News Digest: Crypto Reform Hits a Wall: Trump Blasts Banks as “Clarity Act” Stalls

March 11, 2026

The high-stakes push for landmark cryptocurrency legislation has entered a period of deep uncertainty. The Clarity Act, a bill designed to bring regulatory order to the “grey area” of digital assets, has hit a fresh impasse as the banking industry and crypto giants remain deadlocked over deposit security.

The primary hurdle is a provision allowing crypto firms and stablecoin issuers to offer yield-bearing rewards. Traditional lenders, represented by the American Bankers Association, warn that this could trigger a massive $500 billion deposit flight by 2028, stripping banks of the capital needed for consumer lending.

While the White House recently brokered a compromise, allowing rewards for peer-to-peer payments but banning them on idle holdings, banks have rejected the deal. They argue the loophole remains too wide, potentially imperilling financial stability.
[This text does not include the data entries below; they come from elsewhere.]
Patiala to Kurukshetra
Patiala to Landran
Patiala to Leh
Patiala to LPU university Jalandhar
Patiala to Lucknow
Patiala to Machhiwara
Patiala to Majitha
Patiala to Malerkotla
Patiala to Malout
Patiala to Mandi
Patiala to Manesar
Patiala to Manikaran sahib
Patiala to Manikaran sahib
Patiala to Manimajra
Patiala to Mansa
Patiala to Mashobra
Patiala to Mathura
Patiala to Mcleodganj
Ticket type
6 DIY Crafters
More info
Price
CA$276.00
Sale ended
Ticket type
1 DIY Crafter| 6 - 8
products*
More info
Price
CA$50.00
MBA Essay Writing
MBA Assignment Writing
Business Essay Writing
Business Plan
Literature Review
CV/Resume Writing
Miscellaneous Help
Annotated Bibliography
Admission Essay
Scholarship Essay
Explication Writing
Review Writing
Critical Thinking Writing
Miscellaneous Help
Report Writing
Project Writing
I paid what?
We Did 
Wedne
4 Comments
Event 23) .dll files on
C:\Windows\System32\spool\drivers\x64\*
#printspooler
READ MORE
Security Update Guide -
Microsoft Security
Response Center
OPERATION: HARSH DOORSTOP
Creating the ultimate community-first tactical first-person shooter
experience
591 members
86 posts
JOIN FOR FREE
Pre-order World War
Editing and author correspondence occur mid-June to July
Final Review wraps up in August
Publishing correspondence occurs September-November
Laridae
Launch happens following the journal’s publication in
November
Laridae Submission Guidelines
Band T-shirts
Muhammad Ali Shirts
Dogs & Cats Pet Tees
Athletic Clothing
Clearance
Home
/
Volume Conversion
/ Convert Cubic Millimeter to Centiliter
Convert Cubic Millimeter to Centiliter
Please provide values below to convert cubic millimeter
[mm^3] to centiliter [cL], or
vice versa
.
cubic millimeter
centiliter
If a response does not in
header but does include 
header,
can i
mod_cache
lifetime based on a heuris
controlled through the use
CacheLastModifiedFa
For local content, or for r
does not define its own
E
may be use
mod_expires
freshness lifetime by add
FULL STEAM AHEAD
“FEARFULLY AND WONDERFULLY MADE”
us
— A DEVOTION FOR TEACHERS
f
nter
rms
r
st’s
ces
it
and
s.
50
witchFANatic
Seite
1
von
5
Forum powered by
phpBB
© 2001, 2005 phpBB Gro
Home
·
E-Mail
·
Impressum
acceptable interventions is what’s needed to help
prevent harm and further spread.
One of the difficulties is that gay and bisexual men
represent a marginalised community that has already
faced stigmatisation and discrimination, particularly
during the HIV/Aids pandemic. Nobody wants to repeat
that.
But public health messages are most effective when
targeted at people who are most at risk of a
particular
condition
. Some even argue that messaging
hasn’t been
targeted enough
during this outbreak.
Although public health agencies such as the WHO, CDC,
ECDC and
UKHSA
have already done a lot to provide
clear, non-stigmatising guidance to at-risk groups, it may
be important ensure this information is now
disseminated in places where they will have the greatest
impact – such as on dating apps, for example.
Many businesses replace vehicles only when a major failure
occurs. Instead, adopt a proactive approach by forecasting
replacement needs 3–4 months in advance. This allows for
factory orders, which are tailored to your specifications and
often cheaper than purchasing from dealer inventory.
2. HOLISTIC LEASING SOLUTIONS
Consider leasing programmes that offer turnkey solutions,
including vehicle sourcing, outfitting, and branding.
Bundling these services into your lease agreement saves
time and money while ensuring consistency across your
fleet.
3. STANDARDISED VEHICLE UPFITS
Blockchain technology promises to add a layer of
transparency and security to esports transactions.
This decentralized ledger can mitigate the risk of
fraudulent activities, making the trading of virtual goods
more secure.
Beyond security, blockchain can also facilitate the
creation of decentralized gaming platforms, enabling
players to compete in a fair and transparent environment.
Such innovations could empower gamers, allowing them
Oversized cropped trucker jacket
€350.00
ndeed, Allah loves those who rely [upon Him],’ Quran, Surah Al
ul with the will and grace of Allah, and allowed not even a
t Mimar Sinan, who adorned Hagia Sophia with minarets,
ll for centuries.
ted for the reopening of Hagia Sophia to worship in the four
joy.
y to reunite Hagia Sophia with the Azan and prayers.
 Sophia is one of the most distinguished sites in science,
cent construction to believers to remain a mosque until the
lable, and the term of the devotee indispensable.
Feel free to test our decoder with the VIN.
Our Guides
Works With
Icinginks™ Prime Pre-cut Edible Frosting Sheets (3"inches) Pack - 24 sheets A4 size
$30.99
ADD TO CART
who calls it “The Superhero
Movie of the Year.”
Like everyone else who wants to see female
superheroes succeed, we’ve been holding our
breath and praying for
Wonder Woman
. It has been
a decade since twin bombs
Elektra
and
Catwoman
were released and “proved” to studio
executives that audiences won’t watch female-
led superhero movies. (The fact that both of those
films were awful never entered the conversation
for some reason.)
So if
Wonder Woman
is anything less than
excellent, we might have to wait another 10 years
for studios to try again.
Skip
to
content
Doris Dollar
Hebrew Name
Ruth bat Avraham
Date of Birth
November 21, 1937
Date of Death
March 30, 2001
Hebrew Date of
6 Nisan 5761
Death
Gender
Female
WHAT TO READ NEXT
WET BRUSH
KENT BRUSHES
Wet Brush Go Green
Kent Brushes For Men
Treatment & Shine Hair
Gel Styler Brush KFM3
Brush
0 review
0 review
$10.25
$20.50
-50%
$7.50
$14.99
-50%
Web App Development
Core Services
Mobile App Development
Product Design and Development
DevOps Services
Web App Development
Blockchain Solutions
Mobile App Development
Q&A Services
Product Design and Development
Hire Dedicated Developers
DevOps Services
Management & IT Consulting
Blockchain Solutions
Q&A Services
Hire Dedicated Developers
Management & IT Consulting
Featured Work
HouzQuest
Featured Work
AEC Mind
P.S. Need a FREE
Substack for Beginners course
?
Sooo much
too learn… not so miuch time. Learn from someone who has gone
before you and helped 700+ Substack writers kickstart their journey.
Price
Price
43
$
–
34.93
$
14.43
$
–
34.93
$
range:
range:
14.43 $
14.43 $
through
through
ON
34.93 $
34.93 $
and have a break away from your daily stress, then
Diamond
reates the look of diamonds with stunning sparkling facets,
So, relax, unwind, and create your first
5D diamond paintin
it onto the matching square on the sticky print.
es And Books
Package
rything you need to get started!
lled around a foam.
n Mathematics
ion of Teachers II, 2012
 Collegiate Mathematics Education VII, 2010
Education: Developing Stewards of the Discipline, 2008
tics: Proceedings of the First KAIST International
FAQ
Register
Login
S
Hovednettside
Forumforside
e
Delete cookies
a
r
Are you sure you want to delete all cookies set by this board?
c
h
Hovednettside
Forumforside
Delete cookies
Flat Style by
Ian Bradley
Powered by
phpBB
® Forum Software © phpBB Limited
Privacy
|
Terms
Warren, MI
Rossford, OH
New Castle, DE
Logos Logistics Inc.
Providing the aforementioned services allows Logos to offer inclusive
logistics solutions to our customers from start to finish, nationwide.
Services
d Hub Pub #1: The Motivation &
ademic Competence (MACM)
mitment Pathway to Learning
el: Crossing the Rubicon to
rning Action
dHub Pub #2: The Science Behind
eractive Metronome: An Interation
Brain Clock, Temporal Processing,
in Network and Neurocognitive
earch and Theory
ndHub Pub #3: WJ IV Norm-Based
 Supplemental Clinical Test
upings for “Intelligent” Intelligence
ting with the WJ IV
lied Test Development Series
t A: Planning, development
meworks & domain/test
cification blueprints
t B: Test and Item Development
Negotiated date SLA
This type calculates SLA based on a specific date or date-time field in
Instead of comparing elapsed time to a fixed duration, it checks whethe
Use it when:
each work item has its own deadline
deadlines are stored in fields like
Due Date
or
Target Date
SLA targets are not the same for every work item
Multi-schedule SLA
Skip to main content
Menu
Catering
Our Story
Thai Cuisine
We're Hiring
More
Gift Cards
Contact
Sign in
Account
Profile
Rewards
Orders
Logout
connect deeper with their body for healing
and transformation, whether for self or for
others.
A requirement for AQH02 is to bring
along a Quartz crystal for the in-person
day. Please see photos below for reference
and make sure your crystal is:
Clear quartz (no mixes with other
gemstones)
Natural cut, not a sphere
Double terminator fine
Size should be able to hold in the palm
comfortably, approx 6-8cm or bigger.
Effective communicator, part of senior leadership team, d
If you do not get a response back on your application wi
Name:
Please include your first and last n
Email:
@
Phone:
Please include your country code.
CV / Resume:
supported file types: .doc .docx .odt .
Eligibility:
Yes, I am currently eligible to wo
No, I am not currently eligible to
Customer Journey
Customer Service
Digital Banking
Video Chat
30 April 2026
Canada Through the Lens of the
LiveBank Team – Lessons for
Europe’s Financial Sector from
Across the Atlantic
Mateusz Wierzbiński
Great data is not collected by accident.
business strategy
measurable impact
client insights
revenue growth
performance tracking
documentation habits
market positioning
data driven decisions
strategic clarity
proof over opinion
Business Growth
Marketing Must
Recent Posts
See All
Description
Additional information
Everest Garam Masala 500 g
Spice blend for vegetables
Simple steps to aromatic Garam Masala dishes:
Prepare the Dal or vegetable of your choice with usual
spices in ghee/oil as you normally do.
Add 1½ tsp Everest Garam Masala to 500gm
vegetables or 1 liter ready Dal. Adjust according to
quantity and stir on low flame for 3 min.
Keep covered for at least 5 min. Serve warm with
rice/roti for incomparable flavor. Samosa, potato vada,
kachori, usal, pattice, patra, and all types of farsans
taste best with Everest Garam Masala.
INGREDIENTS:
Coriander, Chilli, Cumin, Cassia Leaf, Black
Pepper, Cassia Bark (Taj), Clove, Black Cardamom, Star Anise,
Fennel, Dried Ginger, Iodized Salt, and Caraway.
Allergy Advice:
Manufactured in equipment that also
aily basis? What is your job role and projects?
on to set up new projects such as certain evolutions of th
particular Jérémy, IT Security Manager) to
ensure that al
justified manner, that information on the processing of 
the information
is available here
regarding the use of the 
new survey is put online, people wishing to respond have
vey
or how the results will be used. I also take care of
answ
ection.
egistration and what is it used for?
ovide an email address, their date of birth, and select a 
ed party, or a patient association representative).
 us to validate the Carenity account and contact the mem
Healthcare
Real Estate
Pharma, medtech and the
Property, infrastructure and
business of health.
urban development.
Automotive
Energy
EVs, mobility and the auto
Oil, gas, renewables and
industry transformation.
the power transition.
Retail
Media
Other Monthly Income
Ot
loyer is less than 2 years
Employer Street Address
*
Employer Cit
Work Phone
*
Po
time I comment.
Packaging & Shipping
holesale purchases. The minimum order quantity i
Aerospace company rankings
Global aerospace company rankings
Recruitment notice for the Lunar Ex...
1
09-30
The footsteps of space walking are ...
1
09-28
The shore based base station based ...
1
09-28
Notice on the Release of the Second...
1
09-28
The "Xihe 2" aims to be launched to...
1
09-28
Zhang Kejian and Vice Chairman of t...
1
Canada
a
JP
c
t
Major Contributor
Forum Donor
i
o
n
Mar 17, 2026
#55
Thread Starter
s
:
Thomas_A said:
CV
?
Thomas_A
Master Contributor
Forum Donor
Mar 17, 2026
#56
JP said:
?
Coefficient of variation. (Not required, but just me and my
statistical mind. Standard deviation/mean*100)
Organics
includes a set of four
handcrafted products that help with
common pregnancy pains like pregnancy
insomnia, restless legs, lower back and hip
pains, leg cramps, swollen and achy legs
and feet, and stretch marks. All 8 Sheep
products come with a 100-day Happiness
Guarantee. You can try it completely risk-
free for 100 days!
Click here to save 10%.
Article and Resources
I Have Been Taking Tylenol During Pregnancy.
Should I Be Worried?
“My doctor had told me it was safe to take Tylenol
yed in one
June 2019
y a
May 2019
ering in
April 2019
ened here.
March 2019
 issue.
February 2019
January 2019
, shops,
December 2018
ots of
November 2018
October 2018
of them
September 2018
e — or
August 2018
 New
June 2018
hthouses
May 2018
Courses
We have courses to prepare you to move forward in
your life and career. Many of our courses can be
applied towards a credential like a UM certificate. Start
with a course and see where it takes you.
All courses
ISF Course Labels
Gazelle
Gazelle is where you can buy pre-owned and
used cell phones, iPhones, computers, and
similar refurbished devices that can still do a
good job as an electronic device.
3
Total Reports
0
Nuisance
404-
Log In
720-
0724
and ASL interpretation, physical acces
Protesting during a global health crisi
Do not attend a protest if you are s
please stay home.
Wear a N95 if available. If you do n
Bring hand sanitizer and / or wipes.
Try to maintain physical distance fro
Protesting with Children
The deadlock has drawn a sharp rebuke from President Trump, who accused the banking industry on Truth Social of trying to “undermine our powerful Crypto Agenda.” For the Trump administration, crypto reform is a core priority, especially following the heavy industry backing during the 2024 campaign.

Analysts warn that if a bill is not signed by July, the window will effectively close as lawmakers pivot to the 2026 mid-term elections. Beyond banking disputes, the bill faces internal friction over anti-money laundering rules and ethics provisions, specifically those aimed at preventing elected officials from profiting from crypto ventures, a nod to the Trump family’s own digital asset interests.

With the Senate Banking Committee yet to finalize a text and geopolitical tensions in Iran diverting floor time, the prospect of a “regulatory gold standard” for crypto in 2026 is rapidly fading.